What is expected:
Copy the data exactly. Images are the one exception.

(Records contained in a dataset)

BEGIN

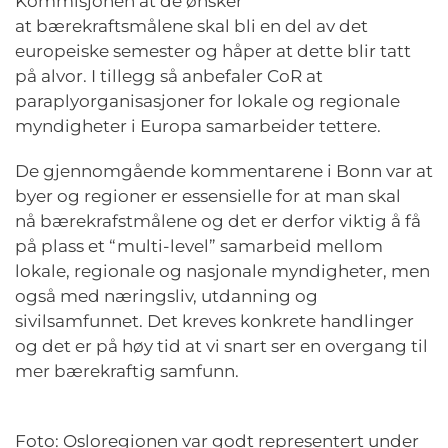
Kommisjonen at de ønsker
at bærekraftsmålene skal bli en del av det
europeiske semester og håper at dette blir tatt
på alvor. I tillegg så anbefaler CoR at
paraplyorganisasjoner for lokale og regionale
myndigheter i Europa samarbeider tettere.
De gjennomgående kommentarene i Bonn var at
byer og regioner er essensielle for at man skal
nå bærekrafstmålene og det er derfor viktig å få
på plass et “multi-level” samarbeid mellom
lokale, regionale og nasjonale myndigheter, men
også med næringsliv, utdanning og
sivilsamfunnet. Det kreves konkrete handlinger
og det er på høy tid at vi snart ser en overgang til
mer bærekraftig samfunn.
Foto: Osloregionen var godt representert under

END

Output below:
Kommisjonen at de ønsker
at bærekraftsmålene skal bli en del av det
europeiske semester og håper at dette blir tatt
på alvor. I tillegg så anbefaler CoR at
paraplyorganisasjoner for lokale og regionale
myndigheter i Europa samarbeider tettere.
De gjennomgående kommentarene i Bonn var at
byer og regioner er essensielle for at man skal
nå bærekrafstmålene og det er derfor viktig å få
på plass et “multi-level” samarbeid mellom
lokale, regionale og nasjonale myndigheter, men
også med næringsliv, utdanning og
sivilsamfunnet. Det kreves konkrete handlinger
og det er på høy tid at vi snart ser en overgang til
mer bærekraftig samfunn.
Foto: Osloregionen var godt representert under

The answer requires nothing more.